We compare U-NET and the SOTA segmentation network, such as Deeplabv3+ [11]. We train U-Net, Deeplabv3+, and our methods in the same environment, and tested them with the same test sets. There are mainly three types of images: targets with small shape, targets with prominent shape, and targets with edge irregular. We visualized the test results of the three models in Table 2.

At the same time, the comparison results of the experiments are shown in Figure 6(b). It can be observed that:(1)For targets with edge irregular, the performance of U-Net is poor, and our method not only can capture features at various scales but also can retain global initial features based on initial semantic features. It can be seen that MSF can effectively supplement the incomplete feature extraction of cascade convolution structure and is more suitable for irregular edge texture targets.(2)For targets with small and prominent shapes, our network and U-Net can adapt well due to the relatively small change in the marginal area. However, in the segmentation task of large targets, MSFA-Net is very sensitive to sudden changes in the edge and is more adaptable.

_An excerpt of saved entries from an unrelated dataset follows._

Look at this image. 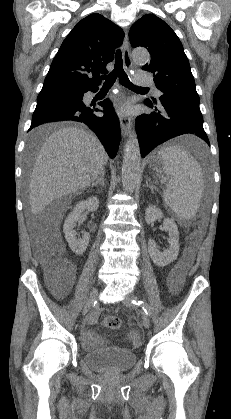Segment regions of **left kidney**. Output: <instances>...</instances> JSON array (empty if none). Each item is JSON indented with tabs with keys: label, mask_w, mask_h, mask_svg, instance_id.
<instances>
[{
	"label": "left kidney",
	"mask_w": 231,
	"mask_h": 419,
	"mask_svg": "<svg viewBox=\"0 0 231 419\" xmlns=\"http://www.w3.org/2000/svg\"><path fill=\"white\" fill-rule=\"evenodd\" d=\"M163 217L162 211L156 206H148L145 211V221L151 224L154 221ZM163 227L169 233V248L160 252L155 241L149 239L148 250L152 261L158 266H166L174 261L179 253V232L175 221L171 218L163 220Z\"/></svg>",
	"instance_id": "obj_1"
}]
</instances>
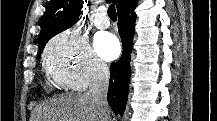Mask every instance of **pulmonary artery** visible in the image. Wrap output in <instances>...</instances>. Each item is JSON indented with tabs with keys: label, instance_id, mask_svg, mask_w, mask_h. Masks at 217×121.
I'll list each match as a JSON object with an SVG mask.
<instances>
[{
	"label": "pulmonary artery",
	"instance_id": "e3ab8cb5",
	"mask_svg": "<svg viewBox=\"0 0 217 121\" xmlns=\"http://www.w3.org/2000/svg\"><path fill=\"white\" fill-rule=\"evenodd\" d=\"M94 24L99 29H106L110 25V19L106 15V12L102 9H99L96 13V17L94 19Z\"/></svg>",
	"mask_w": 217,
	"mask_h": 121
}]
</instances>
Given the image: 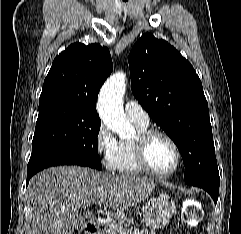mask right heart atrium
Wrapping results in <instances>:
<instances>
[{"label":"right heart atrium","instance_id":"right-heart-atrium-1","mask_svg":"<svg viewBox=\"0 0 241 234\" xmlns=\"http://www.w3.org/2000/svg\"><path fill=\"white\" fill-rule=\"evenodd\" d=\"M118 142L108 126L100 123L95 133L94 143L103 166L109 171L115 170Z\"/></svg>","mask_w":241,"mask_h":234}]
</instances>
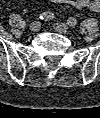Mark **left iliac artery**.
<instances>
[{"instance_id": "44dca946", "label": "left iliac artery", "mask_w": 100, "mask_h": 118, "mask_svg": "<svg viewBox=\"0 0 100 118\" xmlns=\"http://www.w3.org/2000/svg\"><path fill=\"white\" fill-rule=\"evenodd\" d=\"M67 24L71 27H74L77 25V20L73 17H70L68 20H67Z\"/></svg>"}]
</instances>
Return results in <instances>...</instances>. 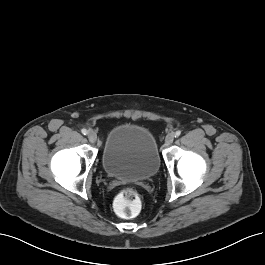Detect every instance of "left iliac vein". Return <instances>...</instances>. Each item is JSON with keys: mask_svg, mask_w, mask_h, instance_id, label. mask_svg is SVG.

4.2.3. Parameters and FLOPs

In the comparison of model parameters, shown in Table 3, we make parallel splicing of dilated convolution structures of different rates and extract features from multiple scales. Compared with the traditional convolution, the parameters are much less, and in the above decoder structure, we do not do too many upsampling operations but use the initial features to correct the weight relationship between the space and the channel. Our method makes a great contribution to reducing the number of parameters.

5. Conclusion and Future Work

We propose a multiscale fusion and attention mechanism image segmentation neural network (MSFA-Net) method, which combines the encoder and decoder structure, and the attention mechanism to provide an auxiliary diagnosis method for medical images with better performance and fewer parameters. Our method can segment lesions of different sizes and irregularities and has good adaptability to sudden changes in texture. Inspired by the existing space and channel attention, we introduce the scSE block, which is more friendly to the segmentation task, to improve our network accuracy. We propose a multiscale fusion block that implicitly fuses feature maps of multiple scales to obtain pixel-level spatial position relationships. The experimental results show that our method has higher accuracy than U-Net, which verifies the effectiveness of the model in this paper. Compared with advanced semantic segmentation models (such as Deepabv3+), MSFA-Net has considerable segmentation accuracy.

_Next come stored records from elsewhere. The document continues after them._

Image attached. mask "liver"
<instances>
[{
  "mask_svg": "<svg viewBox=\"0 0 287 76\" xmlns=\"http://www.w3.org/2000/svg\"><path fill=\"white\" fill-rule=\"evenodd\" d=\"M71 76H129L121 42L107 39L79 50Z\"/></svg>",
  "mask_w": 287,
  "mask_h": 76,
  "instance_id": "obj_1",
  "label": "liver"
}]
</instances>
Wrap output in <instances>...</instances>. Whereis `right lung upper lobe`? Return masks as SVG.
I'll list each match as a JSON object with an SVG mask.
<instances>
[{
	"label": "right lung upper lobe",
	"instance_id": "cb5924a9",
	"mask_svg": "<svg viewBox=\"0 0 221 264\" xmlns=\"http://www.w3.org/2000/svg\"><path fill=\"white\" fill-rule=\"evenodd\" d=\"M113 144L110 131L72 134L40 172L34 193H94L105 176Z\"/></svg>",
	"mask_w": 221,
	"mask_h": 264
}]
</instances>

To promote the proposed method in the future, we need to increase the data set samples to achieve large data analysis. In addition, the generalization performance of the proposed method for similar data sets needs to be further improved. Therefore, future research should investigate large-scale databases and task-similar data sets and conduct more detailed research on convolution network-based methods.

Data Availability

The data are available from the corresponding author upon request.

Conflicts of Interest

The authors declare that they have no conflicts of interest.


This work was supported in part by West Light Foundation of the Chinese Academy of Science, in part by Research Foundation of the Natural Foundation of Chongqing City (cstc2021jcyj-msxmX0146), in part by Scientific and Technological Research Program of Chongqing Municipal Education Commission (KJZD-K201901504 and KJQN201901537), in part by Scientific and Technological Research Program of Luzhou City (2021-JYJ-92), and in part by research project supported by Shanxi Scholarship Council of China (2020-139).